In other words the tri-monzo is:

[[[c123 c124 c125 c126 c134 c135 c136 c145 c146 c156 c234 c235 c236
c245 c246 c256 c345 c346 c356 c456>>>

and we find Ceiling(g/2) = Ceiling(3/2) = Ceiling(1.5) = 2. So we add
2 to the sum of the digits in each case, which of course is the same
as adding zero, since all we care about is whether the result is odd
or even. In fact we don't even have to add them up. We can just count
how many are odd, and if this count is itself odd, then we negate.

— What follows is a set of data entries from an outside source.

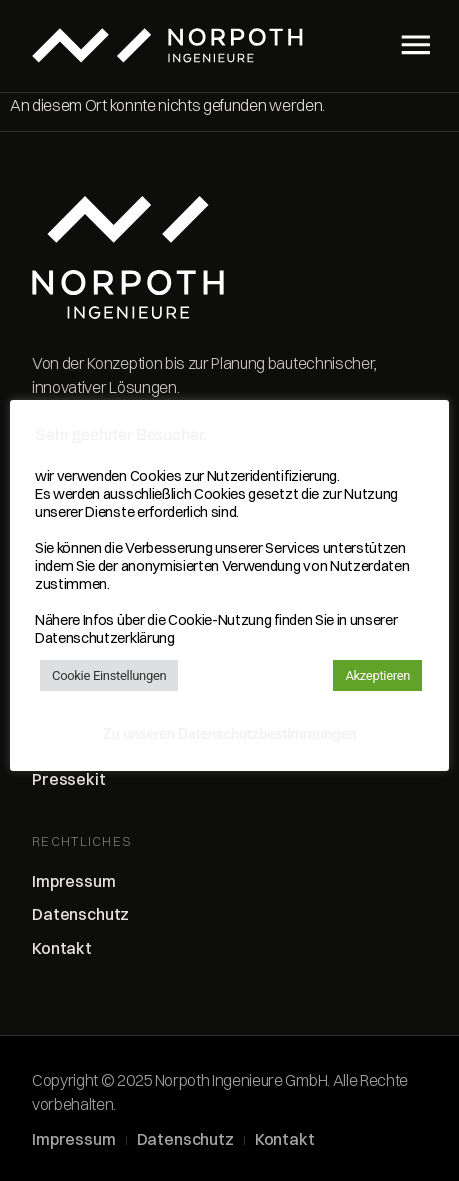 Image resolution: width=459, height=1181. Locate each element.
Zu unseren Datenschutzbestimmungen (229, 734)
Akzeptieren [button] (377, 675)
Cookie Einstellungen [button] (109, 675) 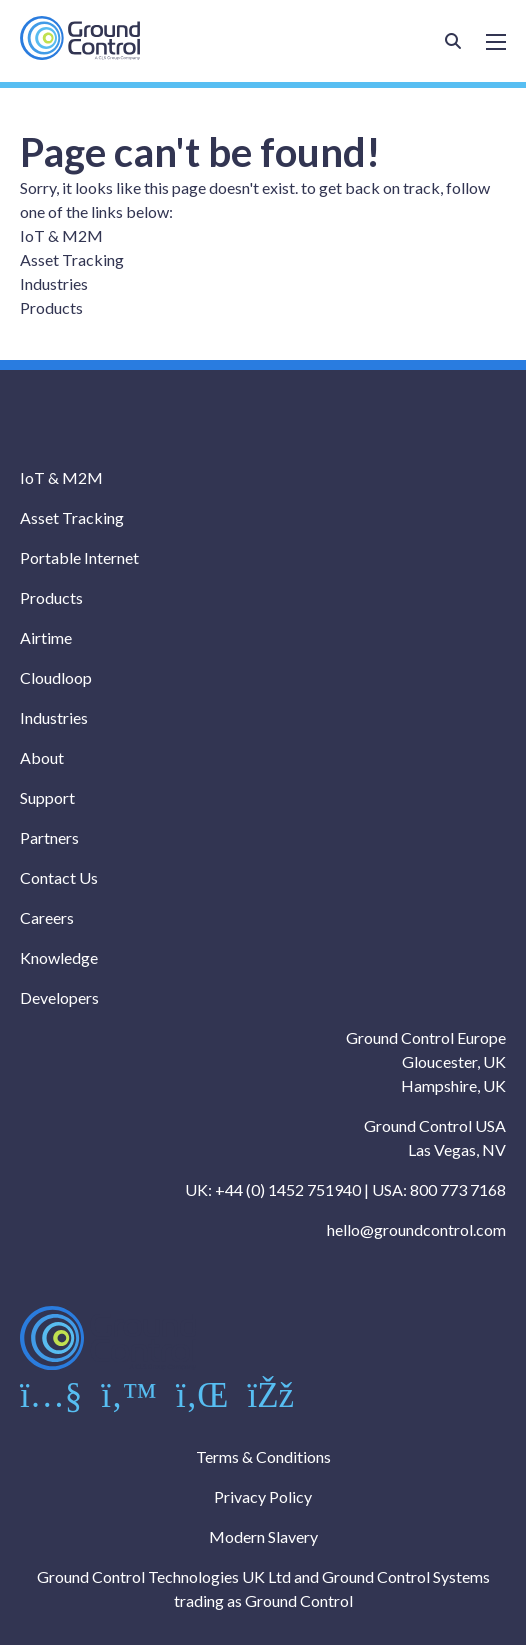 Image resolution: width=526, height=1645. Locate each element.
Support (47, 797)
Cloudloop (56, 677)
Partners (49, 837)
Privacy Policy (263, 1496)
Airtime (46, 637)
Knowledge (59, 957)
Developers (59, 997)
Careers (47, 917)
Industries (54, 283)
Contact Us (59, 877)
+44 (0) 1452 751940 (288, 1189)
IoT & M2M (61, 235)
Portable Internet (79, 557)
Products (51, 307)
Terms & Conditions (263, 1456)
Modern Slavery (263, 1536)
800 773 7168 (458, 1189)
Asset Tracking (72, 259)
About (42, 757)
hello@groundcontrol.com (416, 1229)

So we negate all those coefficients with an odd number of odd digits
(in their compound index), and we reverse their order, to get the tri-map:

[[[-c456 c356 -c346 c345 -c256 c246 -c245 -c236 c235 -c234 c156 -c146
c145 c136 -c135 c134 -c126 c125 -c124 c123>>>

>
> Now for the compliment of a 4-monzo, which is a 6*5*4*3/24 = 15
> dimensional object again
>
> [[[[c1 c2 c3 c4 c5 c6 c7 c8 c9 c10 c11 c12 c13 c14 c15>>>>
>
> The combinations of [1,2,3,4,5,6] taken four at a time in order are
>
> [[1, 2, 3, 4], [1, 2, 3, 5], [1, 2, 3, 6], [1, 2, 4, 5], [1, 2, 4, 6],
> [1, 2, 5, 6], [1, 3, 4, 5], [1, 3, 4, 6], [1, 3, 5, 6], [1, 4, 5, 6],
> [2, 3, 4, 5], [2, 3, 4, 6], [2, 3, 5, 6], [2, 4, 5, 6], [3, 4, 5, 6]]
>
> Even and odd for this gives
>
> [1, -1, 1, 1, -1, 1, -1, 1, -1, 1, 1, -1, 1, -1, 1]
>
> m=4, and 4*5/2 = 10, an even number, so we don't change sign but as
> always do reverse the order
>
> [1, -1, 1, -1, 1, 1, -1, 1, -1, 1, -1, 1, 1, -1, 1]
>
> Taking these signs with descending coefficients gives
>
> <<c15 -c14 c13 -c12 c11 c10 -c9 c8 -c7 c6 -c5 c4 c3 -c2 c1]]
>
> as the compliment.

Take the 4-monzo
[[[[c1234 c1235 c1236 c1245 c1246 c1256 c1345 c1346 c1356 c1456 c2345
c2346 c2356 c2456 c3456>>>>

Ceiling(g/2) = Ceiling(4/2) = 2 which is even, so we don't need to add
anything more to our count of the odd digits in each index, and the
complement of the above 4-monzo is the following bi-map:

<<c3456 -c2456 c2356 -c2346 c2345 c1456 -c1356 c1346 -c1345 c1256
-c1246 c1245 c1236 -c1235 c1234]]

It should be mentioned that taking the complement of the complement
doesn't always give you back what you started with, sometimes it's the
negative of what you started with. So in those cases it's analogous to
multiplying by i (the square root of -1). This depends on the
dimension and the grade. But taking the complement four-times always
gives you back exactly what you started with.